Yule didn’t open his eyes, but remained resting, feeling God’s love bask over him. He was at peace, and though that would change very, very shortly … at least he felt it for a time.
Message received.
The First Priest turned around so that he faced the transport’s outer wall, losing sight of the ship they were following. He knew the message was important, the High Priest’s nanoID implanted inside of it.
Show me, he said.
The message played.
My First Priest, your mission has changed. After much meditation, Corinth’s will has grown clear in my mind. The weapon’s death is secondary. Whatever happens, the girl is to live. Your mission is to ensure that she makes it to me.
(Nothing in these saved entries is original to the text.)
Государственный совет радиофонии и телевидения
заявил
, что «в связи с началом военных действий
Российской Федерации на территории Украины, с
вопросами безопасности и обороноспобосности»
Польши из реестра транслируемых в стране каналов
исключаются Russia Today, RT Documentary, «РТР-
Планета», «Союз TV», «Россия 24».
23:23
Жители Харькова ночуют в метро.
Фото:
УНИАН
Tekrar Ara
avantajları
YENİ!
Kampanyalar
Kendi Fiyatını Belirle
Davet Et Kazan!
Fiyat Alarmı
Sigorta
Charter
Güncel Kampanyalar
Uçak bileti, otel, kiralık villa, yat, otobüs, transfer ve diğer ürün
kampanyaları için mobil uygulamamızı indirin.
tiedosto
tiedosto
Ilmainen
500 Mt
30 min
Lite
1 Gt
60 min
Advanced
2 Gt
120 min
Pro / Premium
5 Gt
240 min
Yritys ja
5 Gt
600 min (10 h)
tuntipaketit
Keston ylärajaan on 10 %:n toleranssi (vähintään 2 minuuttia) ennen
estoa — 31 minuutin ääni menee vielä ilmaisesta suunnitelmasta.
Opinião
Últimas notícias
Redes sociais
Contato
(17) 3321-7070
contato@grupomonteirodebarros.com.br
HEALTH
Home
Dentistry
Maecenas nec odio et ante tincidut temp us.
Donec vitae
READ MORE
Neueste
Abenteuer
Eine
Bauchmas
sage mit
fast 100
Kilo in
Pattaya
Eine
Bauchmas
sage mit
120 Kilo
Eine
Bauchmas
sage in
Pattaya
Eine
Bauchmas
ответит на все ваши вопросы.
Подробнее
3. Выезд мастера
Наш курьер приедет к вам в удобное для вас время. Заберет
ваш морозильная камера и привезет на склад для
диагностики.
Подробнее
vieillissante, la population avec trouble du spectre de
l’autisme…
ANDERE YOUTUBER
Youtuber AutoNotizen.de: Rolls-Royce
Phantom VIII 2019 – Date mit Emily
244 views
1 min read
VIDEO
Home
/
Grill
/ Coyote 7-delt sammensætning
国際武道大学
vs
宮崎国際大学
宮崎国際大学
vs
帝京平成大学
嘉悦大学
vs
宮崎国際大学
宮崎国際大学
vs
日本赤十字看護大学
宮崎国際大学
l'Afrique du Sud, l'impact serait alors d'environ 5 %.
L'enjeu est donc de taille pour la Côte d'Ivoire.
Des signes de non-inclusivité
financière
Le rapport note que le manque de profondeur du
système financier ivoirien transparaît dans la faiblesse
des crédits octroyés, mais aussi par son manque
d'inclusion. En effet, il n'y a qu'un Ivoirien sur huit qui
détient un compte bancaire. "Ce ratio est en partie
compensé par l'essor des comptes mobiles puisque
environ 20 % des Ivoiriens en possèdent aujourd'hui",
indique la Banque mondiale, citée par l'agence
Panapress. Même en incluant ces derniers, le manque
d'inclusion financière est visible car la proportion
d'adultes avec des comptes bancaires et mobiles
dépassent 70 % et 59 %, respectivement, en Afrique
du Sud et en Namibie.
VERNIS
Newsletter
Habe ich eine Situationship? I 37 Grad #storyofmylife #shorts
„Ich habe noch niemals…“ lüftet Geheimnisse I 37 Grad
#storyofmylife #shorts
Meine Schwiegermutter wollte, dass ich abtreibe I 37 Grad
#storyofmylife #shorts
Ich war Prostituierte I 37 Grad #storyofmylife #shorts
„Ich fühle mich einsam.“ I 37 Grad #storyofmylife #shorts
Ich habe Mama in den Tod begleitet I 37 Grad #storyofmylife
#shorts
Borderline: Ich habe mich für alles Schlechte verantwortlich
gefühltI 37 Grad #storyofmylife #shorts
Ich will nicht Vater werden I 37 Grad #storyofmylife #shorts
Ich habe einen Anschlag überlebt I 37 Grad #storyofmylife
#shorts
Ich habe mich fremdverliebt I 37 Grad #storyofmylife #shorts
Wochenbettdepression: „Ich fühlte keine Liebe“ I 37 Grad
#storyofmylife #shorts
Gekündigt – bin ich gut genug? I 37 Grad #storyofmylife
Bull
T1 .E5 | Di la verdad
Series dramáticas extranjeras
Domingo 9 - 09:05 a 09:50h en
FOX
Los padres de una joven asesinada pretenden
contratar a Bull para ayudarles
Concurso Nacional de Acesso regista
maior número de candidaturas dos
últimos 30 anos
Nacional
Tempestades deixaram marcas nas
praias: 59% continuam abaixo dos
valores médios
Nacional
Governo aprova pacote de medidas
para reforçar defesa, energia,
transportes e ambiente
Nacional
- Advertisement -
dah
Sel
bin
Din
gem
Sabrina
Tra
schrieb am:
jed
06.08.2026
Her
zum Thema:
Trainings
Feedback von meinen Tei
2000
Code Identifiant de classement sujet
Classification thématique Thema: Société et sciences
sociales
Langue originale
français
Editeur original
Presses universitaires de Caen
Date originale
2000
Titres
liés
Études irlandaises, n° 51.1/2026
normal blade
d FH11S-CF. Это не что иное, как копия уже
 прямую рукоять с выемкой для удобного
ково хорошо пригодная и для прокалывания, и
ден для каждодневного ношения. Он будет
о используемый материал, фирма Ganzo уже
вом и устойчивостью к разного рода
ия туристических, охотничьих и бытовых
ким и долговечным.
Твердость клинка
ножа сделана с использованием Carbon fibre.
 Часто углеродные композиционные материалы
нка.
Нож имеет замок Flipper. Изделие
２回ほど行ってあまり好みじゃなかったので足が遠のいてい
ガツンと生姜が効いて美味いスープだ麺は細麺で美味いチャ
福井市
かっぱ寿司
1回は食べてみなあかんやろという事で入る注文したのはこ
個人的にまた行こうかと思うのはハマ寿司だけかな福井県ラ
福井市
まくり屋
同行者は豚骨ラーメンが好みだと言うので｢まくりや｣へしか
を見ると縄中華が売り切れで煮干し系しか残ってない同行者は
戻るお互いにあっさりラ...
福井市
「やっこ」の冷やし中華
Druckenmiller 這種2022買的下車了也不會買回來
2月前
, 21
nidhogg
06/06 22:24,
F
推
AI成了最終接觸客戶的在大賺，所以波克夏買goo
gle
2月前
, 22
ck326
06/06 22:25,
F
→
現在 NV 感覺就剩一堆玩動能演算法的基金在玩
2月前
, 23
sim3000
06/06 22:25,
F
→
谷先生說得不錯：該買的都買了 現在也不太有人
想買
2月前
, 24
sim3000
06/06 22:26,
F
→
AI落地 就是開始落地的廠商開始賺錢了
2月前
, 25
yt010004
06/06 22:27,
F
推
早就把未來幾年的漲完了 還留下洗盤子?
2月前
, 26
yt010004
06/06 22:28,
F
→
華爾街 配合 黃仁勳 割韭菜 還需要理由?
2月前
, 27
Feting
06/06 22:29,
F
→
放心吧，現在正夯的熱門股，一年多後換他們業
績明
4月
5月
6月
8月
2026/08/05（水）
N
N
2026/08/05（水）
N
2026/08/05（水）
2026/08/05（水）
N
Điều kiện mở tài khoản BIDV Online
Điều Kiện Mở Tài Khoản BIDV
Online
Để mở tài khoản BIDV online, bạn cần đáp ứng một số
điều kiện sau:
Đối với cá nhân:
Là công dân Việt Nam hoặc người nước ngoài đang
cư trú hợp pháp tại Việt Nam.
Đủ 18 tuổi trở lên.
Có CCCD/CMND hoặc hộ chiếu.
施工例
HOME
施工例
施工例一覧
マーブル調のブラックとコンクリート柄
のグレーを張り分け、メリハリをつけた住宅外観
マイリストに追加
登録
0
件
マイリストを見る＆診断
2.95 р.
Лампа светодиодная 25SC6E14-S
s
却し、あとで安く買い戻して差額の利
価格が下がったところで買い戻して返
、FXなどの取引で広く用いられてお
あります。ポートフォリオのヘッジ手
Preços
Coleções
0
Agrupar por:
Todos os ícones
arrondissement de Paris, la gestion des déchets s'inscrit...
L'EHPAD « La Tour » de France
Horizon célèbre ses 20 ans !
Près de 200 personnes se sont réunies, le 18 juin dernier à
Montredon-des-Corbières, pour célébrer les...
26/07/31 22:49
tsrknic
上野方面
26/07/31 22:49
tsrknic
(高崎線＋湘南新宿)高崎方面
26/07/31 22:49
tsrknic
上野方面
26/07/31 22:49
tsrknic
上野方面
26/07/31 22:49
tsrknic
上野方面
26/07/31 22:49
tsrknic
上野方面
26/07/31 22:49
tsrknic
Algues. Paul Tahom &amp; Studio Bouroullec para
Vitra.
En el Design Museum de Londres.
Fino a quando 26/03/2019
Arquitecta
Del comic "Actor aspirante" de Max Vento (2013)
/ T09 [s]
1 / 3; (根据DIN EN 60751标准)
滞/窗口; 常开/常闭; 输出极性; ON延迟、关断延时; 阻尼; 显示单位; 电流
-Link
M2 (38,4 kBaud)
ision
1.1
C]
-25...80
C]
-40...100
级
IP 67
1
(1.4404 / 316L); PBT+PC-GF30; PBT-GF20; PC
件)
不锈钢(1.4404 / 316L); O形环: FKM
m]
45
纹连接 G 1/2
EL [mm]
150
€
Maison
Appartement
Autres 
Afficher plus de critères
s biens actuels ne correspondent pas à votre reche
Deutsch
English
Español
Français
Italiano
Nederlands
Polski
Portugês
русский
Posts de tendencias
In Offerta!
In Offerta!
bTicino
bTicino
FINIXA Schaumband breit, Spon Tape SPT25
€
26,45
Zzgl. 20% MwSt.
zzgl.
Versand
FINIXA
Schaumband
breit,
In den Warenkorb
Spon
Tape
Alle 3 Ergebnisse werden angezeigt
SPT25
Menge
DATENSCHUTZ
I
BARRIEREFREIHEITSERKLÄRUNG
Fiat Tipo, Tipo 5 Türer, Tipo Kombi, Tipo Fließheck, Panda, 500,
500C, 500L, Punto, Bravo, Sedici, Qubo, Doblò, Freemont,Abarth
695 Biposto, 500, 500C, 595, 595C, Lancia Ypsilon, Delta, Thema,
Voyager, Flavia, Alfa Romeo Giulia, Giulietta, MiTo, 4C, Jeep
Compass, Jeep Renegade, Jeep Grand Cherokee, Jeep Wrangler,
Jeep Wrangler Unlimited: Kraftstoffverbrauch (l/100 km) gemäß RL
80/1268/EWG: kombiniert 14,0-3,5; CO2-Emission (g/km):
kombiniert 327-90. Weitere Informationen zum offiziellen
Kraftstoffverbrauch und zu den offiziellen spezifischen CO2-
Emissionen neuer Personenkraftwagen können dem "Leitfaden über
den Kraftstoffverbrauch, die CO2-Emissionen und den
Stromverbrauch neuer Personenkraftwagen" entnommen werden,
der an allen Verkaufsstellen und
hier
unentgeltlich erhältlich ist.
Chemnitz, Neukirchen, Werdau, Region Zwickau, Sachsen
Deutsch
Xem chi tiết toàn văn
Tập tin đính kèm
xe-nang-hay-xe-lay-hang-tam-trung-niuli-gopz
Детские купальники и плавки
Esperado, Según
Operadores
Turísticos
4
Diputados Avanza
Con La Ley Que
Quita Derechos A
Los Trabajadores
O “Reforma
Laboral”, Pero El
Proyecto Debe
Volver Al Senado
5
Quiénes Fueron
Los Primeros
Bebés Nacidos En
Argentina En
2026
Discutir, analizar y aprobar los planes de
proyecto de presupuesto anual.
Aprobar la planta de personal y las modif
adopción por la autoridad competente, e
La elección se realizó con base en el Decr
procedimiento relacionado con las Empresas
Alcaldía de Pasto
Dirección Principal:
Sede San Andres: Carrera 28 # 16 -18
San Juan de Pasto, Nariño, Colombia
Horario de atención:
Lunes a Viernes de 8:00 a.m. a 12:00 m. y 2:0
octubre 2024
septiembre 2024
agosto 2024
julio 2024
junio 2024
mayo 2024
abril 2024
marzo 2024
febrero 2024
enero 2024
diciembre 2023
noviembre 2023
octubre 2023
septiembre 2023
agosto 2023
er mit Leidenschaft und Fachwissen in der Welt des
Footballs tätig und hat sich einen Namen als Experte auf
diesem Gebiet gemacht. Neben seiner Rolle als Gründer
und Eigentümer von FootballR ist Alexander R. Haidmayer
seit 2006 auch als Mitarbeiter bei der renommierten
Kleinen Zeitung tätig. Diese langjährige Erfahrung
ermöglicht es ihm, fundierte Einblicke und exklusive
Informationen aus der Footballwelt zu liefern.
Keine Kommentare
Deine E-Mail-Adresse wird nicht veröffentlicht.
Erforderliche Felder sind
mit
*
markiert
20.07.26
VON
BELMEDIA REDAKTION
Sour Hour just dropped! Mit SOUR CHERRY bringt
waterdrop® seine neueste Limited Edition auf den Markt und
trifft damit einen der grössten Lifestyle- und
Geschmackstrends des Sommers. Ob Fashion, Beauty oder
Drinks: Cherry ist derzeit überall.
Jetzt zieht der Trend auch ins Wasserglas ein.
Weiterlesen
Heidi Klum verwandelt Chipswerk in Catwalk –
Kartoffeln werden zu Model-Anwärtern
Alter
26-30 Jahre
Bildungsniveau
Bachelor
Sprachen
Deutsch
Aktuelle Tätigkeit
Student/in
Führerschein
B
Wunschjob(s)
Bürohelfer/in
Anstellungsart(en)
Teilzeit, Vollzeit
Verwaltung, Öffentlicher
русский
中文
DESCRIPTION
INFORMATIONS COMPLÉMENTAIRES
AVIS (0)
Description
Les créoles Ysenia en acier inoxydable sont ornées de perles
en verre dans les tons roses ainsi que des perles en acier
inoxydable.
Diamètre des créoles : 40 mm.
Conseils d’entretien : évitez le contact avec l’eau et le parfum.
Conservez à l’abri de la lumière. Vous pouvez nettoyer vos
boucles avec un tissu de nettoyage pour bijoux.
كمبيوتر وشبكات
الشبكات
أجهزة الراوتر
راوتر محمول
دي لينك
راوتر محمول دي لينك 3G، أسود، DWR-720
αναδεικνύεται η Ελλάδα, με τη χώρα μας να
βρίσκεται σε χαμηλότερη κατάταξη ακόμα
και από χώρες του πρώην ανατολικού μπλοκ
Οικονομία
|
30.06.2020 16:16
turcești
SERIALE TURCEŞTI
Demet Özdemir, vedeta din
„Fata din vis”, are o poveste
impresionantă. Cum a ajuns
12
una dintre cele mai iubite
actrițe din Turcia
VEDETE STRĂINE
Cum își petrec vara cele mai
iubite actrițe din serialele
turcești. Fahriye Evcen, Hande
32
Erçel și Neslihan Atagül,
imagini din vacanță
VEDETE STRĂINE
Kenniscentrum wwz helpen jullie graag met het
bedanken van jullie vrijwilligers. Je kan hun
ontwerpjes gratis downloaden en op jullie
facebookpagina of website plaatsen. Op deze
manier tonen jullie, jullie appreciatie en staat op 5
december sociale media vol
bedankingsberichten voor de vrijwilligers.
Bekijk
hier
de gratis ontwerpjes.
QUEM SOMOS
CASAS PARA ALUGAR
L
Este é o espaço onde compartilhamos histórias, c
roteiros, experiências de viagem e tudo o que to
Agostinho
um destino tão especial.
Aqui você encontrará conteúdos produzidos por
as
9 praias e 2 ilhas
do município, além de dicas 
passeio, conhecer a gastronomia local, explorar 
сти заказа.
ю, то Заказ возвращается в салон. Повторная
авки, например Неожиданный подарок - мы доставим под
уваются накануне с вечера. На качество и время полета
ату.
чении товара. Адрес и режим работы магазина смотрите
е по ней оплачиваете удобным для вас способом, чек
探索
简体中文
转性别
The First Priest heard the message inside his head, though he had to play it back three times. It wasn’t making sense, the words discombobulating as they flowed through his mind. Finally, though, the message clicked in place and the First realized the High truly was insane.
The last time they spoke, the High Priest commanded the First to kill the weapon. There had been sense in that, even if in doing so, it meant the First Priest would die. This, though? The First’s mission now changing to deliver a girl to the High, as if she were his concubine? And at the possible expense of the weapon’s continued existence?
He was glad he had turned away to read it, sure his face revealed things he didn’t want Brinson to see.
He did his best to quickly regain his composure; he needed to turn back around momentarily, and he must not show any of his feelings to Brinson. The two of them had climbed aboard a larger transport an hour ago, one that could hold 10 to 15 people, but for now only carried them. Brother Manor had remained in Brinson’s transport, it falling back for his ‘safety’.
Which was partly true.
The First Priest did want to keep him safe, for now at least. If they all survived this, he had plans for the young man. Plans for the young lady standing behind him, too.